> [Work instruction] Go through the records below and set each one down exactly, leaving out any pictures.
START Records for this task
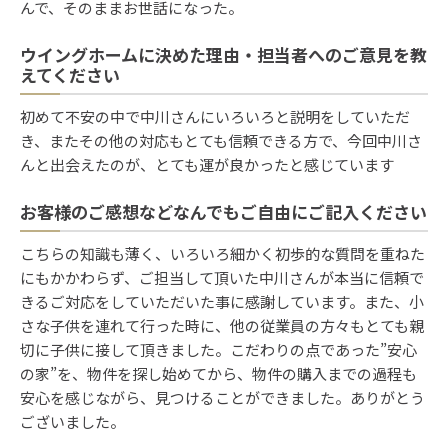
んで、そのままお世話になった。
ウイングホームに決めた理由・担当者へのご意見を教
えてください
初めて不安の中で中川さんにいろいろと説明をしていただ
き、またその他の対応もとても信頼できる方で、今回中川さ
んと出会えたのが、とても運が良かったと感じています
お客様のご感想などなんでもご自由にご記入ください
こちらの知識も薄く、いろいろ細かく初歩的な質問を重ねた
にもかかわらず、ご担当して頂いた中川さんが本当に信頼で
きるご対応をしていただいた事に感謝しています。また、小
さな子供を連れて行った時に、他の従業員の方々もとても親
切に子供に接して頂きました。こだわりの点であった”安心
の家”を、物件を探し始めてから、物件の購入までの過程も
安心を感じながら、見つけることができました。ありがとう
ございました。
END Records for this task
> [Response box]
んで、そのままお世話になった。
ウイングホームに決めた理由・担当者へのご意見を教
えてください
初めて不安の中で中川さんにいろいろと説明をしていただ
き、またその他の対応もとても信頼できる方で、今回中川さ
んと出会えたのが、とても運が良かったと感じています
お客様のご感想などなんでもご自由にご記入ください
こちらの知識も薄く、いろいろ細かく初歩的な質問を重ねた
にもかかわらず、ご担当して頂いた中川さんが本当に信頼で
きるご対応をしていただいた事に感謝しています。また、小
さな子供を連れて行った時に、他の従業員の方々もとても親
切に子供に接して頂きました。こだわりの点であった”安心
の家”を、物件を探し始めてから、物件の購入までの過程も
安心を感じながら、見つけることができました。ありがとう
ございました。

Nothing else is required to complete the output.